It will likely be a speech remembered for many years to come, but for all the wrong reasons. As one of Theresa May’s most personal performances to date was overshadowed by an unrelenting cough, a comedian heckling her with a P45 document “from Boris” and her slogan falling apart behind her as she struggled through a calamitous address. Many have highlighted the metaphoric impact of her slogan visibly collapsing behind her, with the party that have prided themselves on competence and party management — disunited and fumbling in front of the electorate.
Despite attempts from the Tory faithful to support her with long periods of applause, the look of palpable pain on the faces of her cabinet — including Boris Johnson — was clear for everyone to see. Of course, everyone gets a cough, and perhaps it was just terrible luck for the Prime Minister that her most important speech — intended to revive the Conservatives — was blighted by an unfortunate loss of voice, rendering her words futile.
Nevertheless, pity is something that no politician hopes for, especially not the Prime Minister, and even more so a leader lacking support and authority from the electorate and their own party. However there were brief moments of humour, with an undoubted humanity shown by May — as the most excruciating moments of her speech were often accompanied by a witty remark and personality that eluded her so significantly during the general election campaign in June.
The majority of people would have been unable to ascertain any policy initiatives put forward by the Prime Minister, yet it is still worth mentioning the substance of the speech itself minus the coughs. The energy price cap and increased housing pledges were introduced, as well as the previously established student fees freeze at the recently increased figure of £9,250. All of this points to an intense problem for the Tory party, as their policy proposals are being forced leftwards as a result of the popularity of Jeremy Corbyn’s left wing Labour party. They are stuck between a rock and a hard (left) place: whether they go all out in attack of Corbyn’s left wing agenda and risk alienating voters, or accommodate left wing policies, shown by May’s adoption of Miliband’s energy price cap — which was deemed “marxist” by Tories not long ago.

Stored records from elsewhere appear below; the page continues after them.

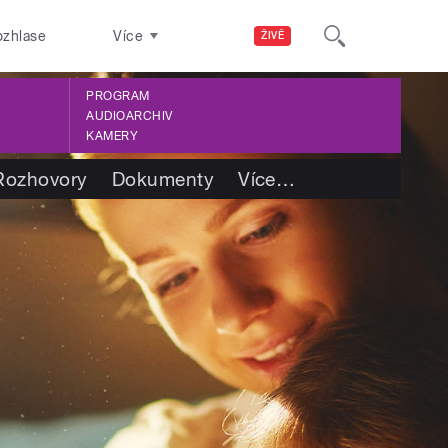
ozhlase
Více
ŽIVĚ
PROGRAM
AUDIOARCHIV
KAMERY
Rozhovory
Dokumenty
Více
…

Theresa May ended her speech calling for party unity after a volatile week of infighting, begun by Boris Johnson and his much criticised intervention on Brexit. However there is a feeling that the Prime Minister’s time may come to an end closer than many predicted, with talk of a Tory plot to oust May despite the lack of credible replacements. May came into conference season a wounded animal, and her address was meant to arrest Tory fears and concerns over her leadership, yet it seems that her stock has only sunk impossibly lower. At times excruciating, it was a speech that will live long in the memory — and was symbolic of Theresa May’s fraught premiership as Prime Minister since the election.